Literature 5-7-2007

What Light: This Week’s Poem: Mitch Marr

"What Light: This Week's Poem," sponsored by Magers and Quinn Booksellers, brings you a poem every week by a Minnesota poet, selected by a panel of writers and publishers. An anthology of poets is now out; look for it at Magers & Quinn.

Mitch Marr

Be My Lee Miller

I take pictures of them while they sleep,

Faint, archetypal shades.

I switch off the lamp and don’t use a flash.

A shoebox full of silhouettes
And naked, slaked men
Who still are not you.

There is no progress in the act,
Only a reconstruction of fables
In which they share your face.
They wear masks of you.

But they are never you
Tomorrow. Sometimes

I kiss the mirror opposite the window,
my lips hanged just above the skyline
like a pitched moon lying prostrate
over their still, shadowed frames.


Poetry is in a strange and pivotal stage because of the way information and education are changing. People are arriving at the genre through different paths, even different mediums now. In the tradition of surrealists, the beat generation and jazz poets, I enjoy the ways non-traditional elements inform my work.
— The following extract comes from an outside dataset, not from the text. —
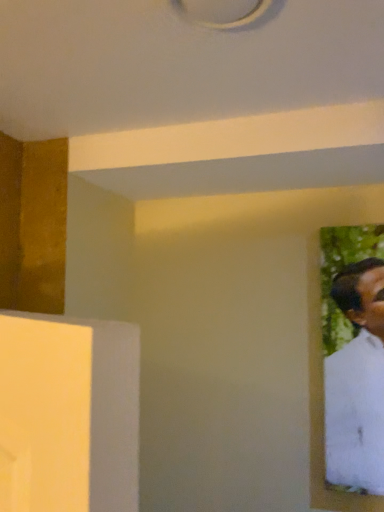 Find the location of a particular element. The width and height of the screenshot is (384, 512). white matte painting at right is located at coordinates (357, 382).

The image size is (384, 512). What do you see at coordinates (357, 382) in the screenshot? I see `white matte painting at right` at bounding box center [357, 382].

Measure the distance between white matte painting at right and camera.

A distance of 1.19 meters exists between white matte painting at right and camera.

At what (x,y) coordinates should I click in order to perform the action: click on white matte painting at right. Please return your answer as a coordinate pair (x, y). Looking at the image, I should click on (357, 382).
Formal education is valuable and I love the Whitman, but I also love Radiohead and Pollock. So while the current socio-political climate directs most of my subject matter, other mediums and artists tend to influence the rhythm and mood of my prose.


Mitch Marr is a writer, poet and activist living in the Fargo-Moorhead area. A recent college graduate, he flirted briefly with the New York publishing world before returning to the area to watch and, when he can, help the scenery change. He is currently working on a manuscript and collaborating with area visual artists.